At last, it’s this type of scenario that adds value!
A glimpse of the smart object
Suddenly I could begin seeing a sense of the IoT, vis-à-vis M2M taking shape through, perhaps, sensors that aided the technology itself, akin to a machine performing self-healing and self-diagnosis; moreover, the collection of data would allow ‘humans’ to make sense of information conveyed to us through technology that we’ve empowered – and it’s so important that such data is humanised for our generic consumption.
I wanted to clarify what was meant by M2M – so William further expanded on the M2M concept and explained, “A whole bunch of sensors sending information to a ‘central database’ … a database where appropriate action can be taken.” This rings true of the ‘smart object’ concept that was originally bounced around in the early days of the IoT supposition but, alas, industry pundits have been found guilty of exaggerating its potential. So, just like my dramatization at the start of this feature, the industry is likewise responsible of similarly sensationalising a technology that clearly needed to take baby steps.
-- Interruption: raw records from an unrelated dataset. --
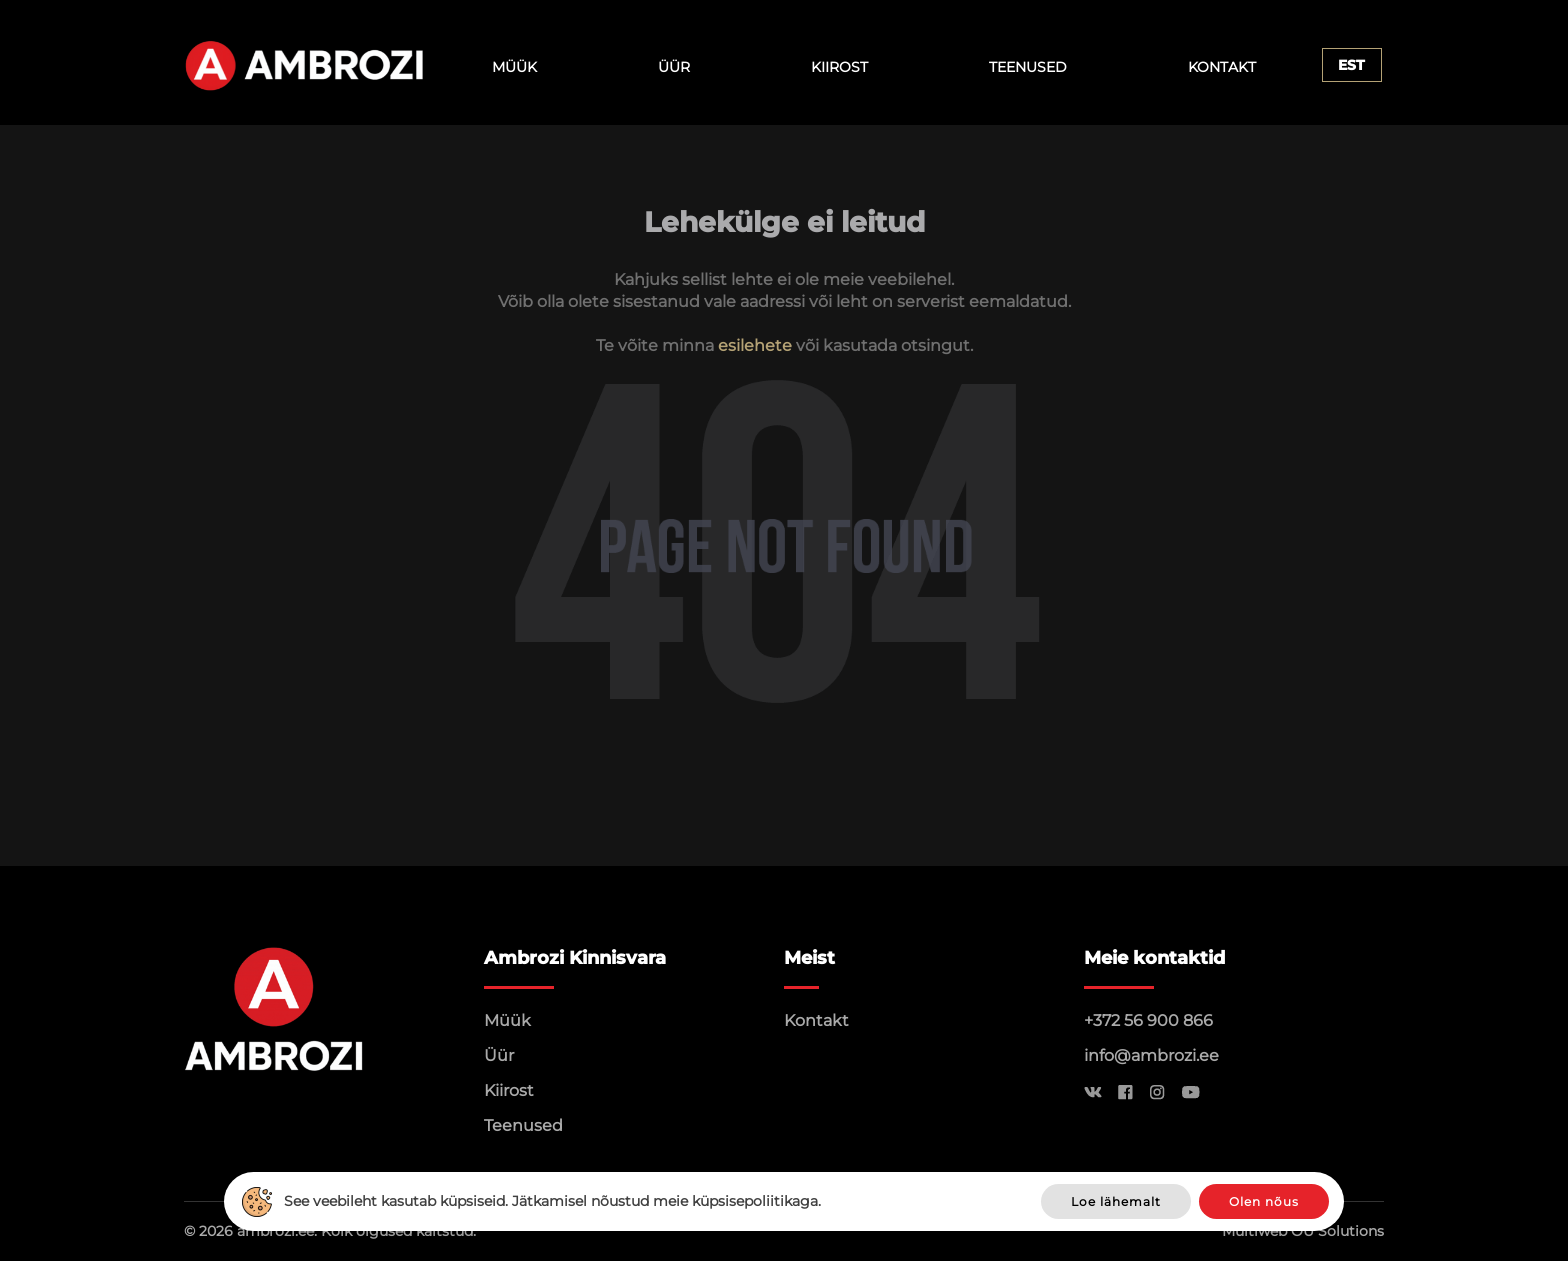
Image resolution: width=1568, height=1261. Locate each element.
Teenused (1028, 67)
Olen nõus (1264, 1201)
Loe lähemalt (1116, 1201)
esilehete (755, 345)
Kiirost (839, 67)
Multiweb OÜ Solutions (1303, 1231)
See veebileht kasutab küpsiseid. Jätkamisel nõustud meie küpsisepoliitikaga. (552, 1201)
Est (1351, 65)
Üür (674, 67)
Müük (514, 67)
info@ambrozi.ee (1151, 1055)
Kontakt (1222, 67)
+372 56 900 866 (1148, 1020)
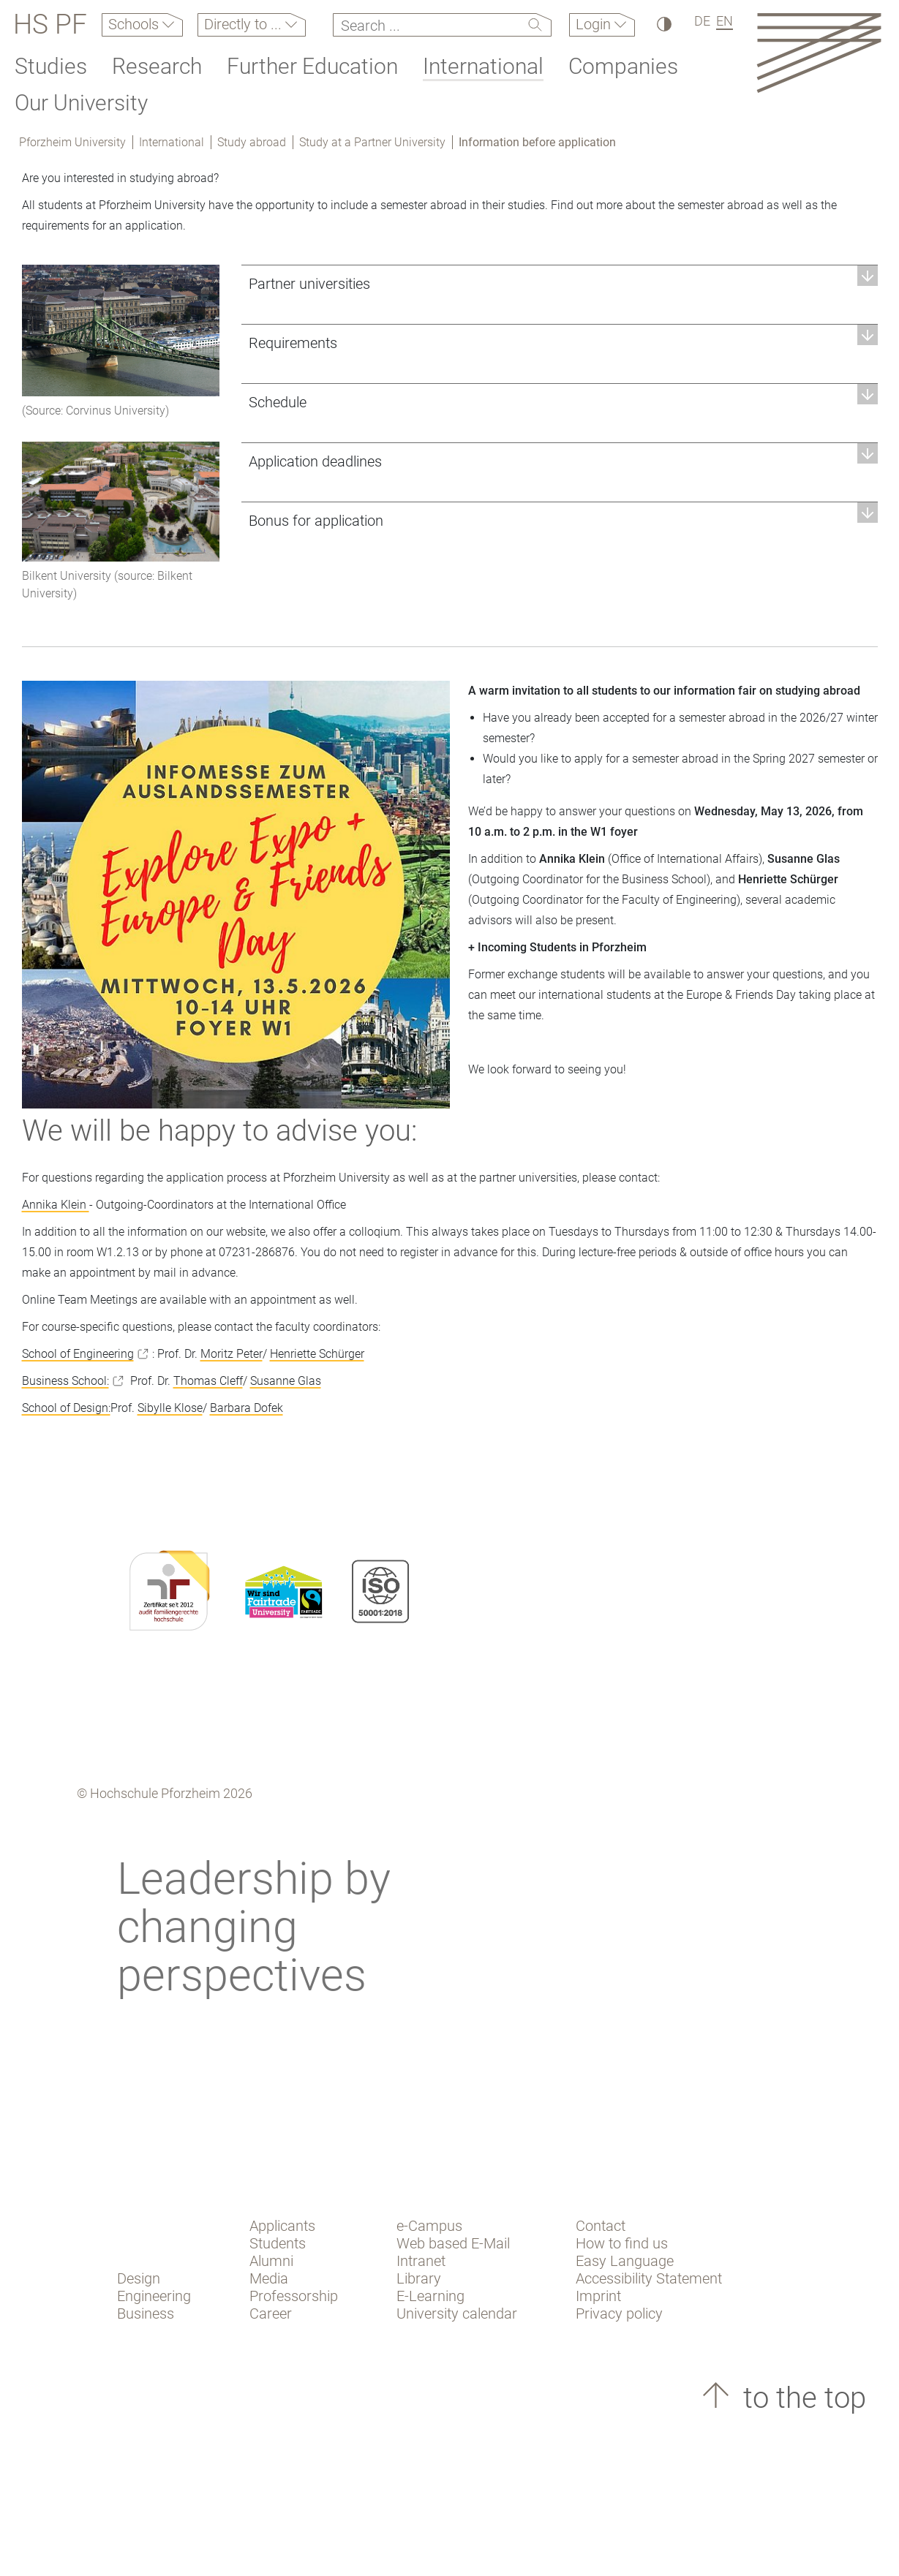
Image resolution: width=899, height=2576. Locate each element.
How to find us (622, 2243)
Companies (623, 66)
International (483, 66)
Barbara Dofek (246, 1408)
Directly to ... (244, 24)
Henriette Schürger (317, 1354)
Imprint (598, 2296)
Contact (600, 2226)
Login (595, 24)
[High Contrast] (663, 23)
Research (157, 66)
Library (418, 2278)
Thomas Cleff (208, 1381)
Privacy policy (619, 2313)
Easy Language (625, 2261)
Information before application (537, 142)
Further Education (312, 66)
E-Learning (430, 2296)
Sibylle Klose (170, 1408)
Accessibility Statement (649, 2278)
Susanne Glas (285, 1381)
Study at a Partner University (372, 142)
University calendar (456, 2313)
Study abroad (251, 142)
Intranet (420, 2261)
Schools (135, 24)
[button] (559, 283)
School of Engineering (78, 1354)
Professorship (293, 2296)
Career (270, 2313)
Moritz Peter (231, 1354)
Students (277, 2243)
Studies (51, 66)
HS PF (50, 25)
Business (145, 2313)
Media (268, 2278)
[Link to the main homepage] (818, 52)
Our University (81, 103)
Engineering (154, 2296)
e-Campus (429, 2226)
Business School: (65, 1381)
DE (702, 21)
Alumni (271, 2261)
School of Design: (66, 1408)
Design (138, 2278)
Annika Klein (55, 1205)
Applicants (282, 2226)
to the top (801, 2398)
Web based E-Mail (453, 2243)
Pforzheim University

And finally, the Professor was emphatically honest in his acknowledgement that manufacturers need to invest in Weightless for it to become an adopted reality. In short, he concludes, “We need to back Weightless as it will pull through and will find the drive that it needs to move forward. But just when is impossible to forecast.”
Until next time
I want to take a look at small cells next time. And, on that note, I can’t help but wonder, whether a small cell is just another name for a femtocell – you know, the over inflated and, yet another uber-hyped technology that has been touted to resolve all our cellular connectivity issues. Yep, the mobile operators have been, and still are, experiencing over capacity and, likewise, poor coverage in rural areas. Of course, the operators’ stance to resolve this would be for us to dip into our pockets and purchase a femtocell so that we can continue to enjoy the wonders of cellular.
So, this is where an ever-so curious Dr G signs off.